Las dos respuestas posibles del ser humano ante el otro son el amor o el poder. Uno y otro han coincidido siempre en el hombre. Durante los siglos de la modernidad prevalecieron el poder y la razón represiva. Prevalecieron el egoísmo y la indiferencia, la lucha y la discordia. Los grandes ideales de la Revolución Francesa, la primera revolución de la modernidad, fueron la igualdad, la libertad y la fraternidad. Sólo los dos primeros se convirtieron en metas reales dentro del tiempo de los hombres. El tercero, la fraternidad, fue postergado, primero; olvidado, después. Sin embargo, la fraternidad hubiese sido el vínculo natural que podría haber comunicado libertad e igualdad. Igualdad sin fraternidad es deshumanización, multiplicación de alienantes homogeneidades. Libertad sin fraternidad es la ley de la selva, supervivencia de los más fuertes o de los más despiadados, supervivencia en la injusticia, supervivencia en la ausencia de límites; supervivencia en la que, además, no se oculta la terrible precariedad del éxito: tras el ascenso puede sobrevenir, siempre, la caída; tras la gloria acechan, agazapados, los posibles fracasos y la siempre probable derrota.

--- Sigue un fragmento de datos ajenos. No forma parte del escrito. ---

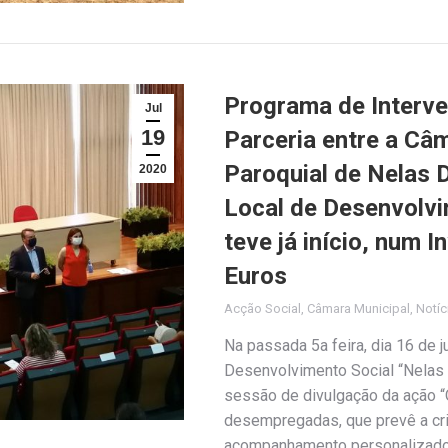
Programa de Interve
Jul
19
Parceria entre a Câ
Paroquial de Nelas 
2020
Local de Desenvolvi
teve já início, num 
Euros
Acção Social
,
Câmara Municipal
,
Notíc
Na passada 5a feira, dia 16 de 
Desenvolvimento Social “Nelas 4
sessão de divulgação da ação “
desempregadas, que prevê a cr
acompanhamento personalizado e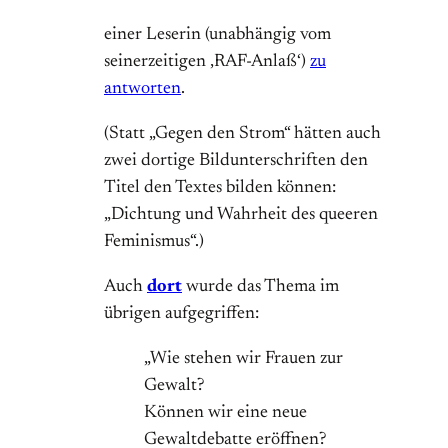
einer Leserin (unabhängig vom
seinerzeitigen ‚RAF-Anlaß‘)
zu
antworten
.
(Statt „Gegen den Strom“ hätten auch
zwei dortige Bildunterschriften den
Titel den Textes bilden können:
„Dichtung und Wahrheit des queeren
Feminismus“.)
Auch
dort
wurde das Thema im
übrigen aufgegriffen:
„Wie stehen wir Frauen zur
Gewalt?
Können wir eine neue
Gewaltdebatte eröffnen?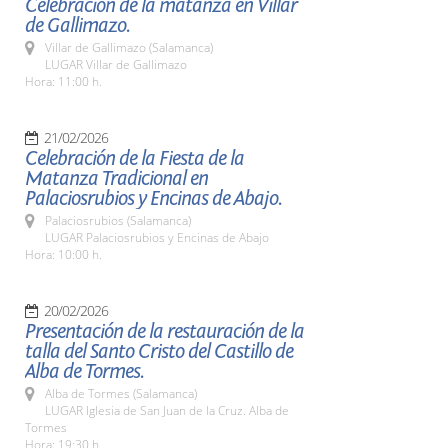
Celebración de la matanza en Villar
de Gallimazo.
Villar de Gallimazo (Salamanca)
LUGAR Villar de Gallimazo
Hora: 11:00 h.
21/02/2026
Celebración de la Fiesta de la
Matanza Tradicional en
Palaciosrubios y Encinas de Abajo.
Palaciosrubios (Salamanca)
LUGAR Palaciosrubios y Encinas de Abajo
Hora: 10:00 h.
20/02/2026
Presentación de la restauración de la
talla del Santo Cristo del Castillo de
Alba de Tormes.
Alba de Tormes (Salamanca)
LUGAR Iglesia de San Juan de la Cruz. Alba de
Tormes
Hora: 19:30 h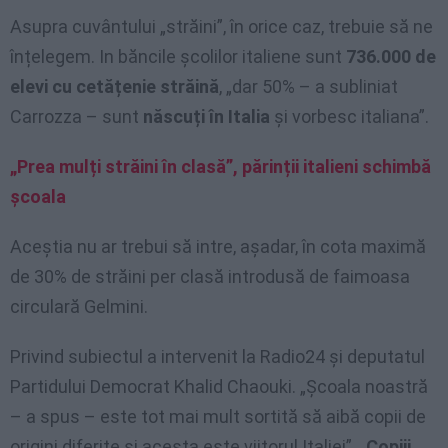
Asupra cuvântului „străini”, în orice caz, trebuie să ne
înțelegem. In băncile școlilor italiene sunt
736.000 de
elevi cu cetățenie străină
, „dar 50% – a subliniat
Carrozza – sunt
născuți în Italia
și vorbesc italiana”.
„Prea mulți străini în clasă”, părinții italieni schimbă
școala
Aceștia nu ar trebui să intre, așadar, în cota maximă
de 30% de străini per clasă introdusă de faimoasa
circulară Gelmini.
Privind subiectul a intervenit la Radio24 și deputatul
Partidului Democrat Khalid Chaouki. „Școala noastră
– a spus – este tot mai mult sortită să aibă copii de
origini diferite și acesta este viitorul Italiei”. „
Copiii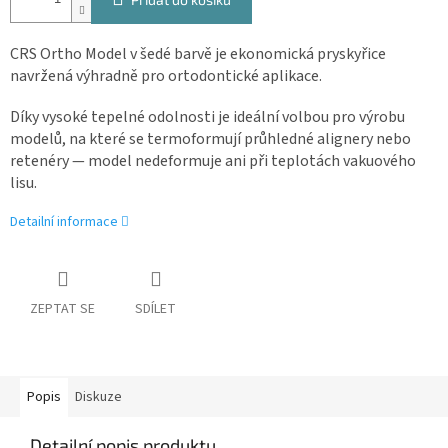
CRS Ortho Model v šedé barvě je ekonomická pryskyřice
navržená výhradně pro ortodontické aplikace.
Díky vysoké tepelné odolnosti je ideální volbou pro výrobu
modelů, na které se termoformují průhledné alignery nebo
retenéry — model nedeformuje ani při teplotách vakuového
lisu.
Detailní informace
ZEPTAT SE
SDÍLET
Popis
Diskuze
Detailní popis produktu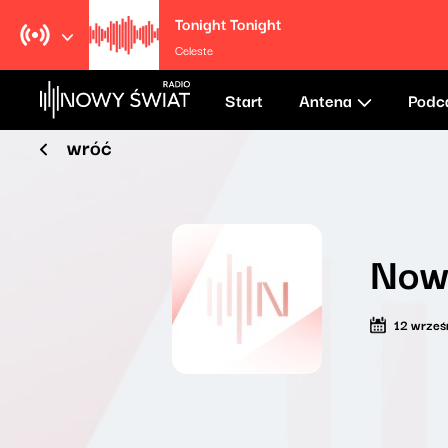
Tonight Tonight
Celeste
Start
Antena
Podc
wróć
Now
12 wrześ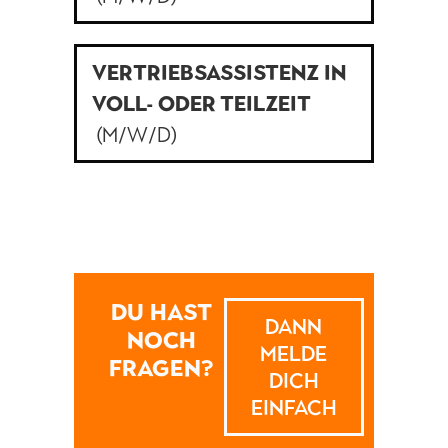
VERTRIEBSASSISTENZ IN
VOLL- ODER TEILZEIT
(M/W/D)
DU HAST
DANN
NOCH
MELDE
FRAGEN?
DICH
EINFACH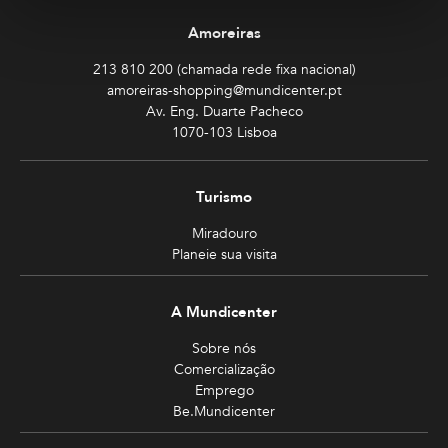
Amoreiras
213 810 200 (chamada rede fixa nacional)
amoreiras-shopping@mundicenter.pt
Av. Eng. Duarte Pacheco
1070-103 Lisboa
Turismo
Miradouro
Planeie sua visita
A Mundicenter
Sobre nós
Comercialização
Emprego
Be.Mundicenter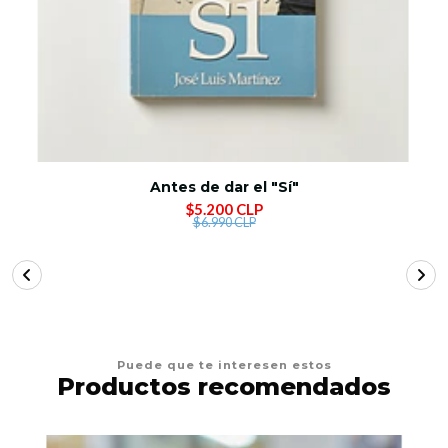
Antes de dar el "Sí"
$5.200 CLP
$6.990 CLP
Puede que te interesen estos
Productos recomendados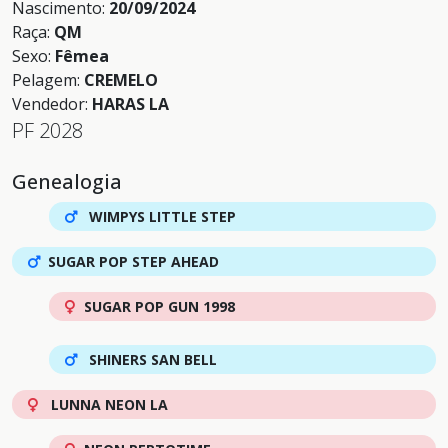
Nascimento:
20/09/2024
Raça:
QM
Sexo:
Fêmea
Pelagem:
CREMELO
Vendedor:
HARAS LA
PF 2028
Genealogia
WIMPYS LITTLE STEP
SUGAR POP STEP AHEAD
SUGAR POP GUN 1998
SHINERS SAN BELL
LUNNA NEON LA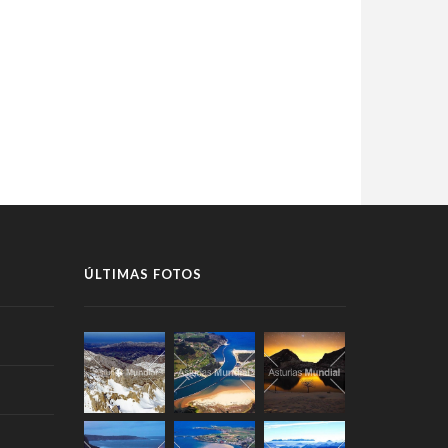
ÚLTIMAS FOTOS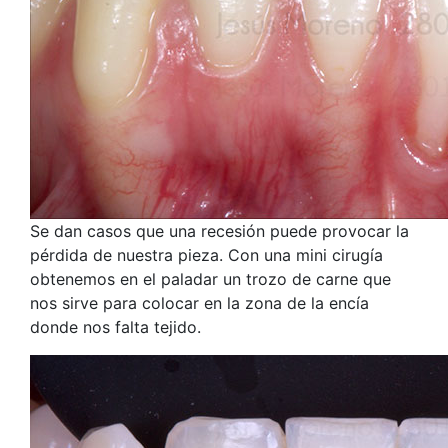
Se dan casos que una recesión puede provocar la
pérdida de nuestra pieza. Con una mini cirugía
obtenemos en el paladar un trozo de carne que
nos sirve para colocar en la zona de la encía
donde nos falta tejido.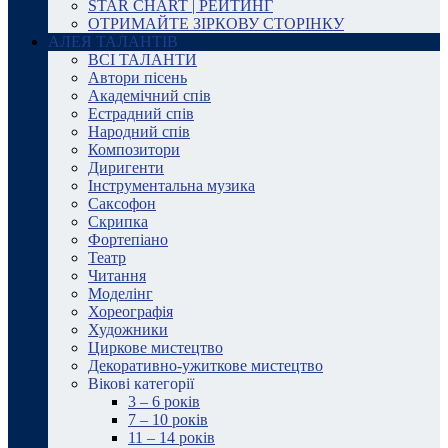
STAR CHART | РЕЙТИНГ
ОТРИМАЙТЕ ЗІРКОВУ СТОРІНКУ
АЛЕЯ ТАЛАНТІВ
ВСІ ТАЛАНТИ
Автори пісень
Академічний спів
Естрадний спів
Народний спів
Композитори
Диригенти
Інструментальна музика
Саксофон
Скрипка
Фортепіано
Театр
Читання
Моделінг
Хореографія
Художники
Циркове мистецтво
Декоративно-ужиткове мистецтво
Вікові категорії
3 – 6 років
7 – 10 років
11 – 14 років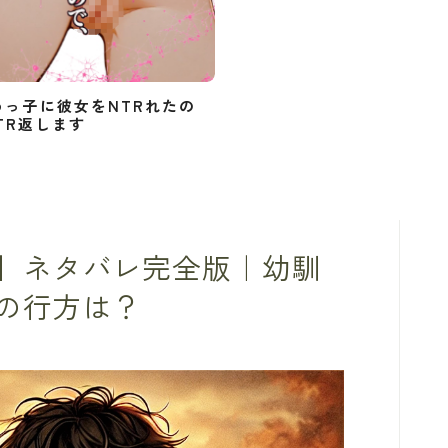
めっ子に彼女をNTRれたの
TR返します
】ネタバレ完全版｜幼馴
の行方は？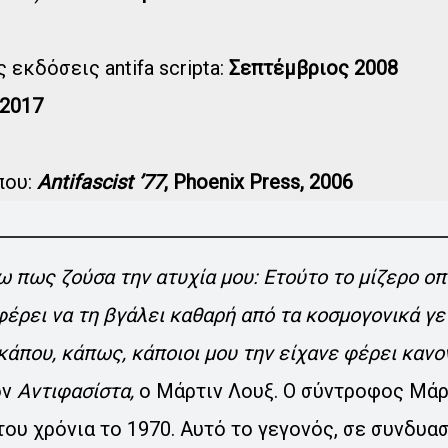
 εκδόσεις antifa scripta:
Σεπτέμβριος 2008
2017
που:
Antifascist ’77
, Phoenix Press, 2006
ω πως ζούσα την ατυχία μου: Ετούτο το μίζερο οπ
έρει να τη βγάλει καθαρή από τα κοσμογονικά γεγ
άπου, κάπως, κάποιοι μου την είχανε φέρει κανο
ον
Αντιφασίστα,
ο Μάρτιν Λουξ. Ο σύντροφος Μάρτ
 του χρόνια το 1970. Αυτό το γεγονός, σε συνδυα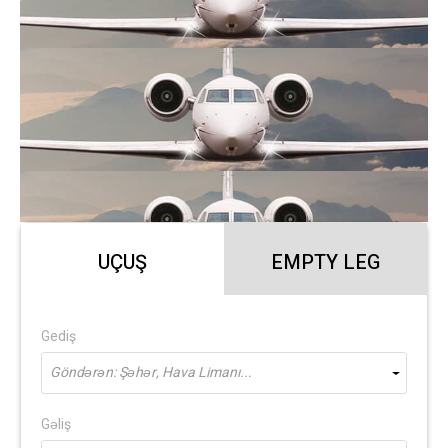
UÇUŞ
EMPTY LEG
Gediş
Göndərən: Şəhər, Hava Limanı...
Gəliş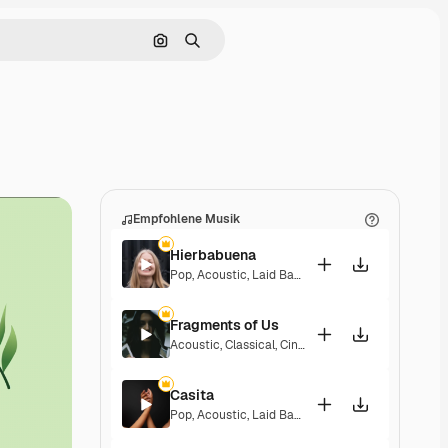
Nach Bild suchen
Suchen
Empfohlene Musik
Hierbabuena
Pop
,
Acoustic
,
Laid Back
,
Peaceful
,
Hopeful
,
Sent
Fragments of Us
Acoustic
,
Classical
,
Cinematic
,
Dramatic
,
Peacefu
Casita
Pop
,
Acoustic
,
Laid Back
,
Peaceful
,
Hopeful
,
Sent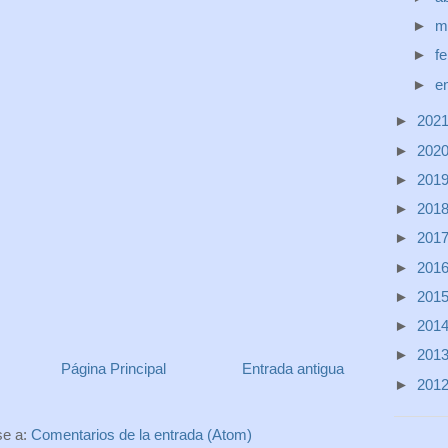
►
m
►
f
►
e
►
202
►
202
►
201
►
201
►
201
►
201
►
201
►
201
►
201
Página Principal
Entrada antigua
►
201
se a:
Comentarios de la entrada (Atom)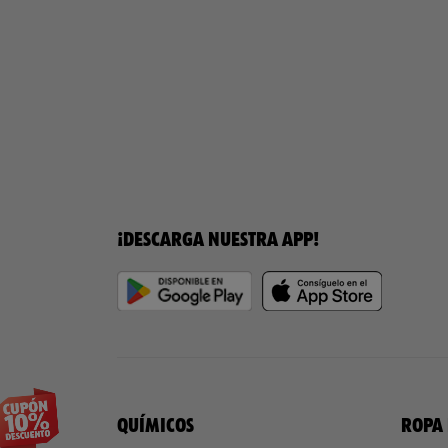
¡DESCARGA NUESTRA APP!
QUÍMICOS
ROPA 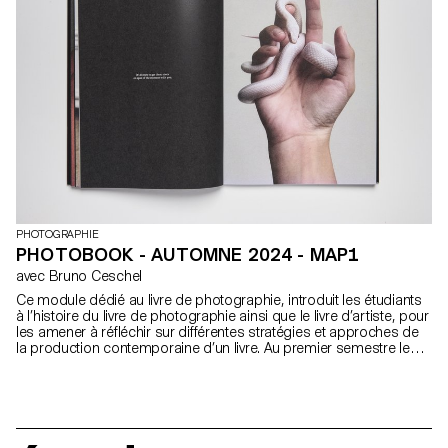
d'articuler une vision plurielle des applications de la photographie
aujourd'hui.
PHOTOGRAPHIE
PHOTOBOOK - AUTOMNE 2024 - MAP1
avec Bruno Ceschel
Ce module dédié au livre de photographie, introduit les étudiants
à l’histoire du livre de photographie ainsi que le livre d’artiste, pour
les amener à réfléchir sur différentes stratégies et approches de
la production contemporaine d’un livre. Au premier semestre les
étudiants ont conceptualisé une publication qui a été ensuite
designer, imprimer et distribuer.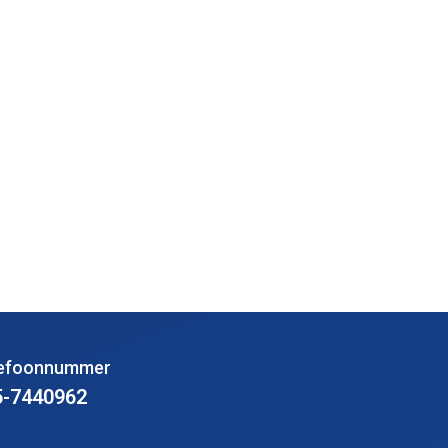
lefoonnummer
5-7440962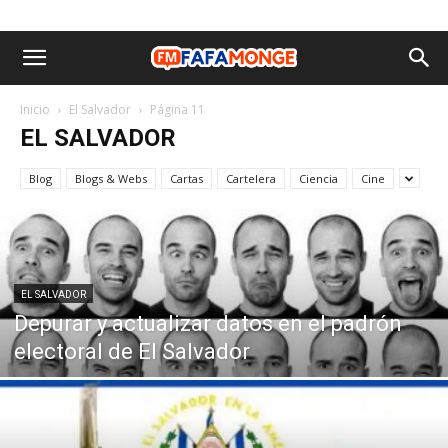
Inicio
El Salvador
Página 11
EL SALVADOR
Blog
Blogs & Webs
Cartas
Cartelera
Ciencia
Cine
EL SALVADOR
Depurar y actualizar datos en el padrón
electoral de El Salvador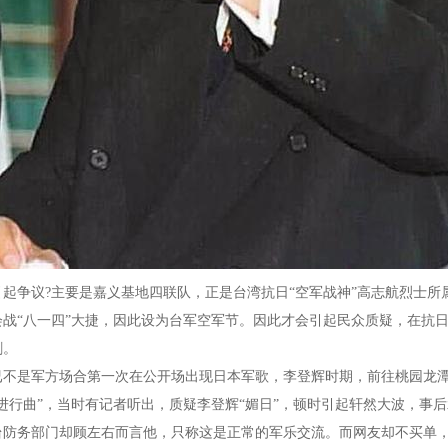
起争议?主要是嘉义基地四联队，正是台湾抗日“空军战神”高志航烈士所属
会战“八一四”大捷，因此设为台军空军节。因此才会引起民众质疑，在抗
刺。
已不是军方场合第一次在公开场出现日本军歌，李登辉时期，前往桃园龙潭
进行曲”，当时有记者听出，质疑李登辉“媚日”，顿时引起轩然大波，事
防务部门却顾左右而言他，只称这是正常的军乐交流。而网友却不买单，直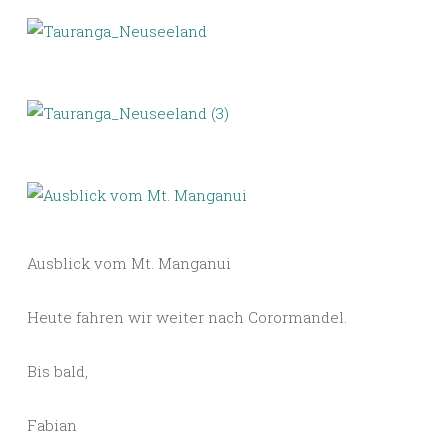
Ausblick vom Mt. Manganui
Heute fahren wir weiter nach Corormandel.
Bis bald,
Fabian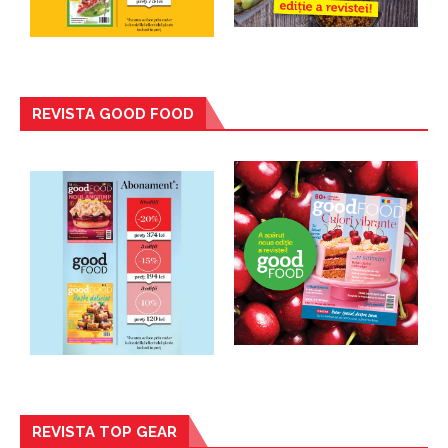
REVISTA GOOD FOOD
REVISTA TOP GEAR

La ética del amor, la ética de la nostredad significa tolerancia frente al otro: a sus ideas, a sus espacios, a su derecho a vivir, a su derecho a ser. La ética del amor nos hace saber a los hombres que todos somos necesarios; que todas las experiencias y todas las memorias son importantes. La ética de la nostredad rescata esos ideales de fraternidad que, en algún momento, parecieron quedar fuera del tiempo del progreso. De nuevo: no se trata de postular una retórica de lugares comunes sobre el amor al prójimo sino de reconocer que en un mundo cada vez más pequeño y más expuesto a los errores que puedan cometer los hombres, es suicida proseguir el itinerario de una historia convertida en interminable predominio de unos sobre otros. La nostredad es la sola respuesta posible a la urgencia de sobrevivir. Los hombres sobreviviremos sólo si aprendemos a entendernos, si aprendemos a convivir.